Когда же босс прибыл, то Крохин уже знал, что бесповоротно и справедливо уволен, что в квартире его обитает рекрутированная пакистанцем особа родом из-под Винницы и бывшему менеджеру следует забрать из прошлой обители свои вещички.
С правотой пакистанца Крохин всецело согласился, тем более недостаток торгового опыта и ужасный английский нанятой дамы успешно компенсировался ее пышными формами, наверняка уже во всех нюансах изученными работодателем, чей взор при его обращении на нового продавца покрывался поволокой страсти, рожденной длительным вынужденным воздержанием.
Секс с белой женщиной стоил в Эмиратах немалых денег, а кокетничать с арабскими дамами было для бесправных временщиков делом чреватым: дамы, возможно, воспринимали внимание к себе благосклонно, но кошмарный закон категорически исключал контакты своего запакованного в чадру прекрасного пола с иноземцами.
Так что пакистанца было несложно понять.
И уже собрался Крохин за вещичками, раздумывая, у кого бы из приятелей перекантоваться и как бы заработать на билет до Москвы, как вдруг пакистанец, хлопнув себя по лбу ладонью, озарился улыбкой, сообщив, что друг его спонсора некий состоятельный араб - просил немедленно по освобождении из темницы направить разжалованного менеджера к себе домой.
Вероятно, предположил пакистанец, араб ищет толкового русскоязычного работника.
Тут он взглянул на часы и, прервав речь, кинулся совершать намаз и только по окончании духовного культуризма дал Крохину необходимый номер телефона.
И вот впервые за долгое время своего пребывания на земле Аравии ступил Владимир в дом мусульманского патриция, в мраморные залы с фонтанами и с павлинами, уселся на низкий бархатный диванчик около инкрустированного костью из слоновьего бивня столика напротив сухощавого человека с острыми черными глазами - сухого, надменно-подтянутого, одетого в белейший бурнус, с сиянием бриллиантовых перстней на загорелых пальцах.
Араб, также оказавшийся не местным жителем, а уроженцем не то Саудовской Аравии, не то Кувейта, представился как Асса-фар, расспросил Владимира о его биографии, а затем сказал, что готов платить Крохину пять тысяч долларов наличными в месяц, если через недельку-другую отправится тот обратно в Россию, где необходимо арабу сформировать экипаж судна, плывущего под российским флагом, но под эгидой Гринписа с целью обследования затонувших советских подводных лодок.
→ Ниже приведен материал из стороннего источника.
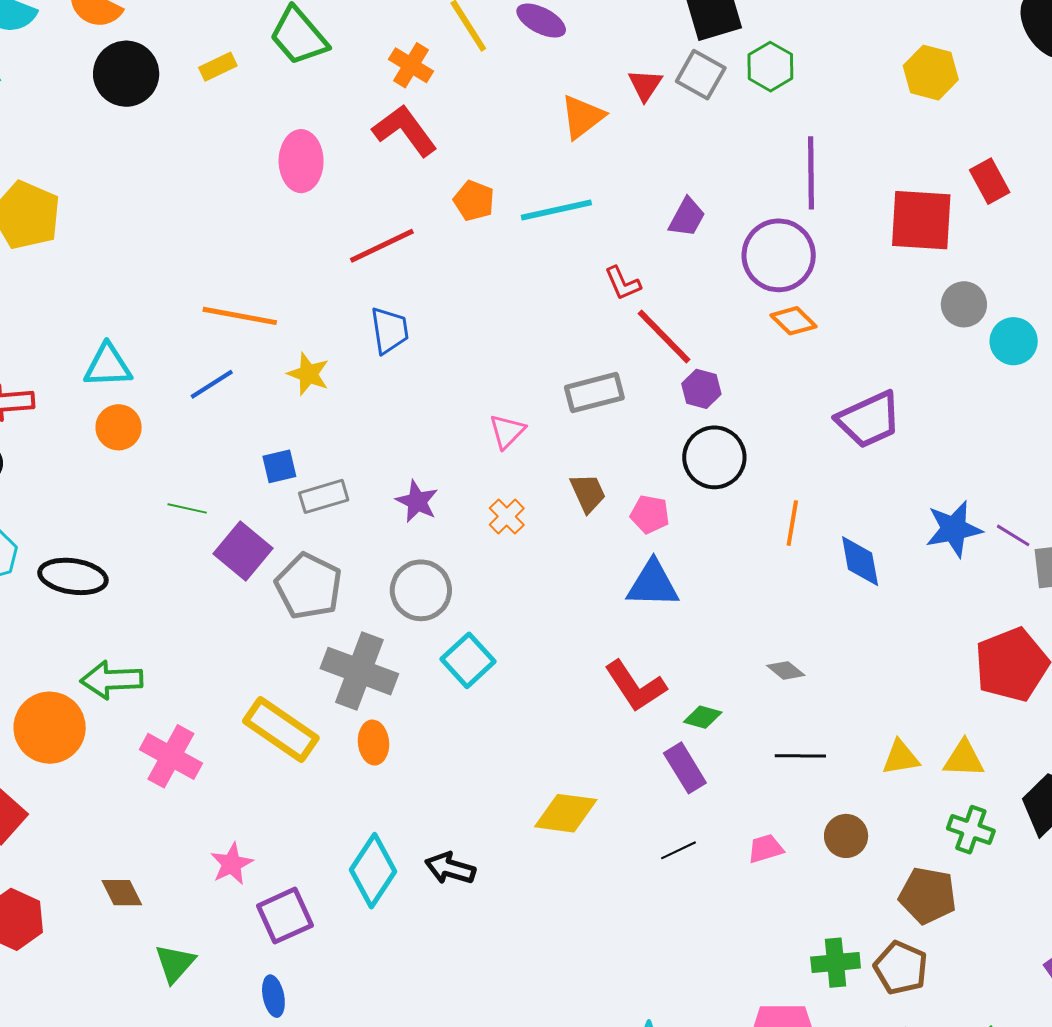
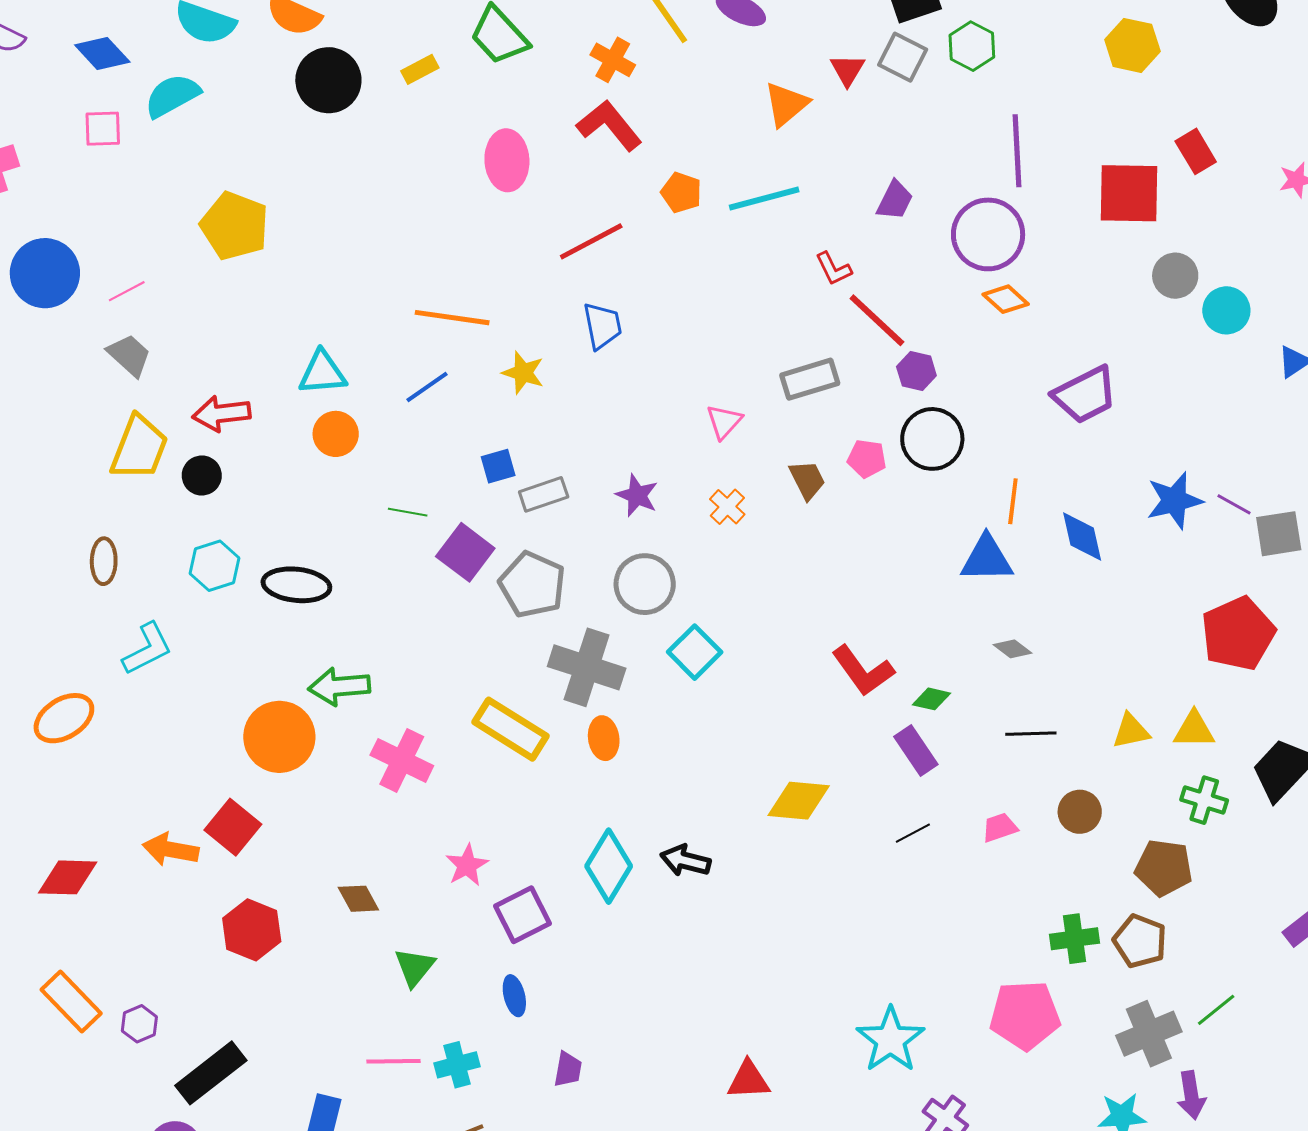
pink pentagon: (650, 514) -> (867, 459), moved
blue triangle: (653, 584) -> (987, 559), moved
Из лодок, по словам араба, происходит опасная для планеты утечка радионуклидов, а потому надлежит, уяснив интенсивность утечки, разработать проект, как ее кардинально остановить.
Обязанности Крохина будут заключаться в функциях помощника и переводчика при уполномоченном арабом лице, некоем мистере Кальянрамане, пакистанце, научном руководителе экспедиции.
В течение плавания зарплата Крохина составит семь тысяч долларов в месяц, а по возвращении в Эмираты получит Крохин работу еще более выгодную в своем материальном за нее воздаянии.
На вопрос, как именно прожить упомянутую недельку-другую, не имея ни гроша в кармане, араб дал ответ, воистину достойный шейха: Крохин тотчас отправляется в соседний эмират Шарджа, где ему резервируется номер в "Холидей Инн", отдыхает в роскошном отеле от минувших злоключений, а на карманные расходы получает две тысячи долларов.
Не согласиться с таким предложением мог только дурак.
И уже через час Владимир вольготно разлегся на восхитительно широкой кровати в просторном номере, переваривая бесплатно полагающийся обед, состоящий из неисчислимого количества деликатесов, и представляя, как уже перед ужином, пройдя мраморными прохладными переходами, спустится он к пляжу, погрузится по шею в теплый соленый кисель Персидского залива и станет счастливо и бездумно глядеть в здешнее беззвездное, словно затянутое пыльной серо-черной шалью небо.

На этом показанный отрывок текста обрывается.